=== Required action ===
Set down exactly the first line of the entries and every line after it, through the line with "2. Dodać do koszyka wszystkie próbki".

=== Records ===

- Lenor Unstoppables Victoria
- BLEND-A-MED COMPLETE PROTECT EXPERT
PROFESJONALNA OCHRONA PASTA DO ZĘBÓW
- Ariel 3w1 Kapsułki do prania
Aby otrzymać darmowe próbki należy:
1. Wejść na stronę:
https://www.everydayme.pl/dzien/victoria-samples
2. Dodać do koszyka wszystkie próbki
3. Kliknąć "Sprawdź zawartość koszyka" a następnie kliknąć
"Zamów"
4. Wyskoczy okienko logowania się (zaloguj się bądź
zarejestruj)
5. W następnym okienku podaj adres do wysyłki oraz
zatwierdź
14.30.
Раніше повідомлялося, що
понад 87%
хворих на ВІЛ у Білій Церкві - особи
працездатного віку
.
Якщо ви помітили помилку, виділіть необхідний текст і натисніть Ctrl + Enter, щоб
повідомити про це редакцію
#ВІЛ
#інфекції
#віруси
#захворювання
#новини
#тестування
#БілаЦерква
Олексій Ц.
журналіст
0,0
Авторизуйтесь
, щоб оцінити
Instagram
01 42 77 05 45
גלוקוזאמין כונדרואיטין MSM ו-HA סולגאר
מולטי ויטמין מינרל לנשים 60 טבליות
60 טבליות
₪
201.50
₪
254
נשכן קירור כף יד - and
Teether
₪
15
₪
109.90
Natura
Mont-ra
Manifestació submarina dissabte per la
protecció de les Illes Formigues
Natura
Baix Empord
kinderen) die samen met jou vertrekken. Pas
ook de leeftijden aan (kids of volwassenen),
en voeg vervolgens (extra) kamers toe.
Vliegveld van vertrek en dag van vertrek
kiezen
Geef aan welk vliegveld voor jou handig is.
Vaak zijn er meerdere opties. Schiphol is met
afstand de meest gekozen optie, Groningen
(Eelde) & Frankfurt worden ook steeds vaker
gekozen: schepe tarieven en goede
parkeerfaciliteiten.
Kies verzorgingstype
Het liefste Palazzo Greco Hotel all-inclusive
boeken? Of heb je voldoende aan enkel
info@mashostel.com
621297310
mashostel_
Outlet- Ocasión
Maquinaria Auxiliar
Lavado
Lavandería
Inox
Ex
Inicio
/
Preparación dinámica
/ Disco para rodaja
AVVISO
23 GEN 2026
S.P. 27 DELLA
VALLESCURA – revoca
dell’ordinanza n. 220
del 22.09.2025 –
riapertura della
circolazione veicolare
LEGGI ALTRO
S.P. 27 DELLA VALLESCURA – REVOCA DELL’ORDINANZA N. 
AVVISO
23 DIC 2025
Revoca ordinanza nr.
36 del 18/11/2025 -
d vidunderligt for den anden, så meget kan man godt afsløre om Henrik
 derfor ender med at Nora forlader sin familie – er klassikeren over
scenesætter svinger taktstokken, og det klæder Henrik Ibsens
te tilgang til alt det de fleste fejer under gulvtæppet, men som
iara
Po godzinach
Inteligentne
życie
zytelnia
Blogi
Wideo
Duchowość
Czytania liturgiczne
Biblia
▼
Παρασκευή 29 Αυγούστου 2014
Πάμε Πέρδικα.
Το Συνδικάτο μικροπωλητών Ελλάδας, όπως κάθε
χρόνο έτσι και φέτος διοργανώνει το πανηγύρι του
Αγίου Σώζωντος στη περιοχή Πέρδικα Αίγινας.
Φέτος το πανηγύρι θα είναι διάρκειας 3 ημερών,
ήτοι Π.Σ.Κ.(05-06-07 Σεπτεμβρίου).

=== Exercise response ===
- Lenor Unstoppables Victoria
- BLEND-A-MED COMPLETE PROTECT EXPERT
PROFESJONALNA OCHRONA PASTA DO ZĘBÓW
- Ariel 3w1 Kapsułki do prania
Aby otrzymać darmowe próbki należy:
1. Wejść na stronę:
https://www.everydayme.pl/dzien/victoria-samples
2. Dodać do koszyka wszystkie próbki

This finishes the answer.